**WHAT THIS TASK INVOLVES**:
An exact copy of all records is expected, minus the images.

=== Begin Enclosure ===

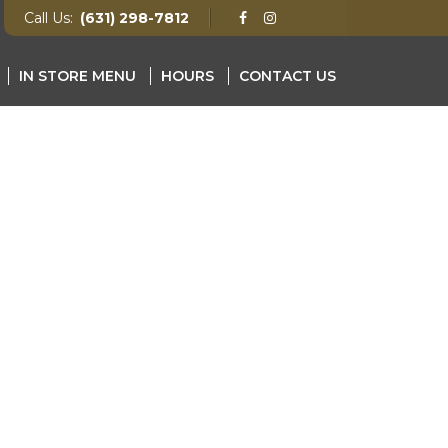
Call Us:
(631) 298-7812
IN STORE MENU
HOURS
CONTACT US
NU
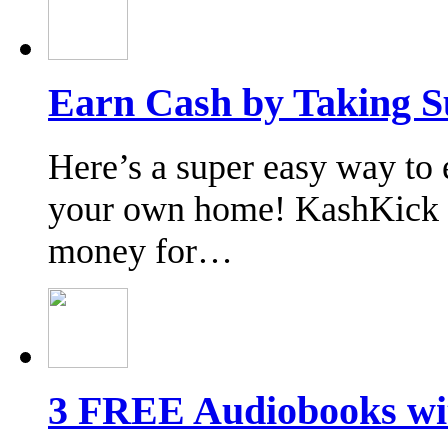
Earn Cash by Taking S
Here’s a super easy way to 
your own home! KashKick o
money for…
3 FREE Audiobooks wi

=== End Enclosure ===

**SOLUTION TO THIS TASK**:
Call Us:
(631) 298-7812
IN STORE MENU
HOURS
CONTACT US
NU
Earn Cash by Taking S
Here’s a super easy way to 
your own home! KashKick o
money for…
3 FREE Audiobooks wi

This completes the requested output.